Tabii basketbol seyircisi demişken " al semih'i biraz smaç yapalım be,bu tanyeiç manyak yaaa" diyen adamdan tutun, dün "Ya kaya gibi adamı aldık niye oynatmıyoruz,al oyuna,rakibi de tanıyor" diyen abimize geniş bir bilgi hazinesinden söz ettiğimizi de unutmayalım...Hele altyapı maçlarında ,2lig maçlarında sporcu yakınlarının,camia abilerinin yorumlarını duyan sağlıklı bir adam asla basketbol koçu olmaz !

"Vır vır yazdın ama sen ne biliyorsun kardeşim" derseniz orada duracaksınız,seyrettiğim canlı maç adedi yazıyı okuyan herhangi birinin yaşının 10 katıdır :-)
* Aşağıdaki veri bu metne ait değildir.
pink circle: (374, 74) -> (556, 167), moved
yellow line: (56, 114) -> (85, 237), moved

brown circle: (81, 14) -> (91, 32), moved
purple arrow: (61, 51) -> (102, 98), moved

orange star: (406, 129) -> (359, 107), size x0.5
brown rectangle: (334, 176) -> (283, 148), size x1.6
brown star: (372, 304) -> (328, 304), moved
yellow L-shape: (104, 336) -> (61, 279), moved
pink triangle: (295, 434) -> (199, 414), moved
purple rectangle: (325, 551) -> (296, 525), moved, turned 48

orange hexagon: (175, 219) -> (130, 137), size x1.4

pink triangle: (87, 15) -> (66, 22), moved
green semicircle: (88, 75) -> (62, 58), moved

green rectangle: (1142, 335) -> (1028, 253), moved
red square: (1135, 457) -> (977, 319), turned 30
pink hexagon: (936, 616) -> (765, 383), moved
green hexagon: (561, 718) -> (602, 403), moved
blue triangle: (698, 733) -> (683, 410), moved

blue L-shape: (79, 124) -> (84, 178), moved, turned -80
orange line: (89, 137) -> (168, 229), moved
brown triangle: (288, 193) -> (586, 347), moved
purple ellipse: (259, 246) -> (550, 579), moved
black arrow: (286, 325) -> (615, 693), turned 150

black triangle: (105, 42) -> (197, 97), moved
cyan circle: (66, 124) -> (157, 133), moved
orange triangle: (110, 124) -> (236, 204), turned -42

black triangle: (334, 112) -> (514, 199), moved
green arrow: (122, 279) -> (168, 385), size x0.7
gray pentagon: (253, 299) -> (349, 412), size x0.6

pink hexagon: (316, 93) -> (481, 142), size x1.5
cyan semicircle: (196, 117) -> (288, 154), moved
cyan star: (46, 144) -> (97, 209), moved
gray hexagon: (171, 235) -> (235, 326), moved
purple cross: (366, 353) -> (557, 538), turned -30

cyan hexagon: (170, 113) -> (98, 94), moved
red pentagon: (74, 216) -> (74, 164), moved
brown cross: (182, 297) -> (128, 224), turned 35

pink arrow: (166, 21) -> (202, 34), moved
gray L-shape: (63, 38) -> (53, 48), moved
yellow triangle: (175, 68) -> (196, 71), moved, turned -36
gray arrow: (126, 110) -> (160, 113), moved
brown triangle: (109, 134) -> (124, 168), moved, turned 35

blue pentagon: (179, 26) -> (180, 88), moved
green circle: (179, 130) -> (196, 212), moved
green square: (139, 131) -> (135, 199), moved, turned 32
Fenerbahçeli kimliğimle son 1-5-15 yılda kaybedilişini gördüğüm farklı branşlarda irili ufaklı final maçı sayısı standart bir Fenerbahçeli ile aynıdır (zira o da manyakça tüm bu finalleri seyretmiştir)
..
..
Kupa maçlarını seyrettiğimde "bu Efes'i havada karada yeneriz" dedim.
Maç günü ,kadroların yazılı olduğu koltuğumuza bırakılmış broşüre(broşürü katlayıp hatıra diye cebime koydum.Aslında katlamam ama sığmadı)  bakınca "hiç uzunları yok bu iş sandığımdan da kolay olacak galiba" dedim.
İlk periyod yüzde bir milyon haklı çıktım...

Neyse gelelim maçı niye kaybettik sorusunun cevabına.

Bir.O günkü form durumu  nasıl olursa olsun, maç sonununda sahada bulundurulacak isimleri bir peçeteye yazıp hocaya versem ilk olarak Emir'i yazarım,"gerini siz tamamlayın" hocam derim...

İki.Lavrinoviç ve Tomas bu sezon Euroleague dahil  hiç bir maçta bir daha toplam 10 sayıdan az atmazlar,buraya not düşüyorum(İsteyen kaya peker'i de "identity element" olarak listeye ekleyebilir)

6 Ekim 2010 Çarşamba

Hiç Mi Yok ?

İlk golüm 1979 TSYD'de Raşit'in attığı gol.
Son golüm 2010'da Güiza kardeşimizin topuk golü (ki  teorik olarak Sabri'nin hat-trick yapması ile eşdeğerdir)

Her Galatasaray maçı için mutlaka birisi,  haftalar ,aylar öncesinden arar "Aman abi Galatasaray maçına bilet" der.Söz verirsiniz.Siz unutsanız onlar unutmaz "Abi çıkıyor-Abi çıkmış-Bitmez değil mi -Ya alamazsak-Abi yine ben ,alabildiniz mi ? "

Biletler çıkar çıkmaz alıp ona haber verirsiniz...O da müjdeyi oğluna,arkadaşına,sevgilisine verir.
Kalkar İstanbul'a gelirler...

Bazen yıllar önce maça gittiğiniz bir dostunuz oğluyla gelir.Maç öncesi stat önünde siz sohbet ederken oğlu kısık sesle  "Hadi baba geç kalmayalım" der.O duyguyu iyi bilirsiniz,bir şeyleri kaçırmamak ,erkenden girmek...

"Kadıköy'de bir Galatasaray maçını seyrettim" diyebilmek ,yıllar sonra bir sohbet sırasında "ben ordaydım oğlum" diye hava atmak...

Bugün yine bilet alırken aynı sözler.

Nasıl bitti ?
Hiç mi yok ?

Derin ve tarifsiz üzüntü.

"Kaç paraysa Kongre üyesi olacağım " sözü.
"Karaborsadan da olsa bulurum" meydan okuması.

En sonunda ,tüm biletler tükendi diye mutlu olup "Helal Olsun be" sözünü duyduğunuz an
klasik "Fenerbahçeli Olmak anlatılmaz,yaşanır" sözünün  MPEG görüntüsüdür.